• Problem details
All of the entries below need to be repeated exactly.

• Dataset content
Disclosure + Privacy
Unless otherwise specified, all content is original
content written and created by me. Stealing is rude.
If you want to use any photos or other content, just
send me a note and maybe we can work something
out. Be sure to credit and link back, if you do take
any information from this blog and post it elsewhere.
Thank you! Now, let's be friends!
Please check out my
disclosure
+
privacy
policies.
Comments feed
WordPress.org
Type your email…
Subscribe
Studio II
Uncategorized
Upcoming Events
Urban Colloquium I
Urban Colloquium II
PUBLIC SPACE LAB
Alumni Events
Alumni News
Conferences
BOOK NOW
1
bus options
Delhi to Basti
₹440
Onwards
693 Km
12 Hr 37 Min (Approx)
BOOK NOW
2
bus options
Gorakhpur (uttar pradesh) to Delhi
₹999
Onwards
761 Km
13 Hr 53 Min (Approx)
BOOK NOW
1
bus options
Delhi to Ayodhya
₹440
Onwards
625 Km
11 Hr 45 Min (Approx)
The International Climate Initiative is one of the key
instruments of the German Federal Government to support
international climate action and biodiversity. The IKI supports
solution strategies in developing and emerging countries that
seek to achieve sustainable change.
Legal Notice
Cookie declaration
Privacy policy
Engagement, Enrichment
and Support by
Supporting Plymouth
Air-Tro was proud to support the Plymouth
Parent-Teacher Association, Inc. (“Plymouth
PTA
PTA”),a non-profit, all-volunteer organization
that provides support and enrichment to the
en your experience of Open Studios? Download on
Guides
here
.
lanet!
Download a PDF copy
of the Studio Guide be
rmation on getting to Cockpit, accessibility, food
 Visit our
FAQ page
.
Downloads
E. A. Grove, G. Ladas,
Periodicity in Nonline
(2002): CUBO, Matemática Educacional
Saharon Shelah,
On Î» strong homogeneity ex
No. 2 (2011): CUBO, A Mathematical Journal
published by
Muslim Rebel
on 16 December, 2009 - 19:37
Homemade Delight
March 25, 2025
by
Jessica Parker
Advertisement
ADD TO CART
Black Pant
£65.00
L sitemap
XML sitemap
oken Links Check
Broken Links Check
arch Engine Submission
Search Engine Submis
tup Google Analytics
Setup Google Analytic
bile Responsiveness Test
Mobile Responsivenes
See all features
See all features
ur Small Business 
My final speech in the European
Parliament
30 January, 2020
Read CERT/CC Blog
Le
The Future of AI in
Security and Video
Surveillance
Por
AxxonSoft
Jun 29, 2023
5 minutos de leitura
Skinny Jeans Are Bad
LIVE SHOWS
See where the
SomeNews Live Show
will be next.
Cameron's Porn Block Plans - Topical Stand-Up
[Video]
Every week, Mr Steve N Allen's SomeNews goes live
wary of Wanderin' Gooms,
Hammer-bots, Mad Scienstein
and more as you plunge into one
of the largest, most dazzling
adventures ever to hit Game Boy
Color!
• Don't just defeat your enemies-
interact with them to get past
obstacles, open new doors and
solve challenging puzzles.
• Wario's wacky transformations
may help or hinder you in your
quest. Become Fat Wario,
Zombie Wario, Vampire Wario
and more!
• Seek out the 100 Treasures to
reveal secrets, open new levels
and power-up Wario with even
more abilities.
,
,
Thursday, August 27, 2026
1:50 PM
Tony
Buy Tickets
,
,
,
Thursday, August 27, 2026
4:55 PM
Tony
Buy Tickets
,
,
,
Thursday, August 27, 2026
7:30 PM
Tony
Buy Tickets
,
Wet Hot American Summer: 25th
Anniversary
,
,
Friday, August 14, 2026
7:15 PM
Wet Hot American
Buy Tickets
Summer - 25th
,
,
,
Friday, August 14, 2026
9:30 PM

• Output of the exercise
Disclosure + Privacy
Unless otherwise specified, all content is original
content written and created by me. Stealing is rude.
If you want to use any photos or other content, just
send me a note and maybe we can work something
out. Be sure to credit and link back, if you do take
any information from this blog and post it elsewhere.
Thank you! Now, let's be friends!
Please check out my
disclosure
+
privacy
policies.
Comments feed
WordPress.org
Type your email…
Subscribe
Studio II
Uncategorized
Upcoming Events
Urban Colloquium I
Urban Colloquium II
PUBLIC SPACE LAB
Alumni Events
Alumni News
Conferences
BOOK NOW
1
bus options
Delhi to Basti
₹440
Onwards
693 Km
12 Hr 37 Min (Approx)
BOOK NOW
2
bus options
Gorakhpur (uttar pradesh) to Delhi
₹999
Onwards
761 Km
13 Hr 53 Min (Approx)
BOOK NOW
1
bus options
Delhi to Ayodhya
₹440
Onwards
625 Km
11 Hr 45 Min (Approx)
The International Climate Initiative is one of the key
instruments of the German Federal Government to support
international climate action and biodiversity. The IKI supports
solution strategies in developing and emerging countries that
seek to achieve sustainable change.
Legal Notice
Cookie declaration
Privacy policy
Engagement, Enrichment
and Support by
Supporting Plymouth
Air-Tro was proud to support the Plymouth
Parent-Teacher Association, Inc. (“Plymouth
PTA
PTA”),a non-profit, all-volunteer organization
that provides support and enrichment to the
en your experience of Open Studios? Download on
Guides
here
.
lanet!
Download a PDF copy
of the Studio Guide be
rmation on getting to Cockpit, accessibility, food
 Visit our
FAQ page
.
Downloads
E. A. Grove, G. Ladas,
Periodicity in Nonline
(2002): CUBO, Matemática Educacional
Saharon Shelah,
On Î» strong homogeneity ex
No. 2 (2011): CUBO, A Mathematical Journal
published by
Muslim Rebel
on 16 December, 2009 - 19:37
Homemade Delight
March 25, 2025
by
Jessica Parker
Advertisement
ADD TO CART
Black Pant
£65.00
L sitemap
XML sitemap
oken Links Check
Broken Links Check
arch Engine Submission
Search Engine Submis
tup Google Analytics
Setup Google Analytic
bile Responsiveness Test
Mobile Responsivenes
See all features
See all features
ur Small Business 
My final speech in the European
Parliament
30 January, 2020
Read CERT/CC Blog
Le
The Future of AI in
Security and Video
Surveillance
Por
AxxonSoft
Jun 29, 2023
5 minutos de leitura
Skinny Jeans Are Bad
LIVE SHOWS
See where the
SomeNews Live Show
will be next.
Cameron's Porn Block Plans - Topical Stand-Up
[Video]
Every week, Mr Steve N Allen's SomeNews goes live
wary of Wanderin' Gooms,
Hammer-bots, Mad Scienstein
and more as you plunge into one
of the largest, most dazzling
adventures ever to hit Game Boy
Color!
• Don't just defeat your enemies-
interact with them to get past
obstacles, open new doors and
solve challenging puzzles.
• Wario's wacky transformations
may help or hinder you in your
quest. Become Fat Wario,
Zombie Wario, Vampire Wario
and more!
• Seek out the 100 Treasures to
reveal secrets, open new levels
and power-up Wario with even
more abilities.
,
,
Thursday, August 27, 2026
1:50 PM
Tony
Buy Tickets
,
,
,
Thursday, August 27, 2026
4:55 PM
Tony
Buy Tickets
,
,
,
Thursday, August 27, 2026
7:30 PM
Tony
Buy Tickets
,
Wet Hot American Summer: 25th
Anniversary
,
,
Friday, August 14, 2026
7:15 PM
Wet Hot American
Buy Tickets
Summer - 25th
,
,
,
Friday, August 14, 2026
9:30 PM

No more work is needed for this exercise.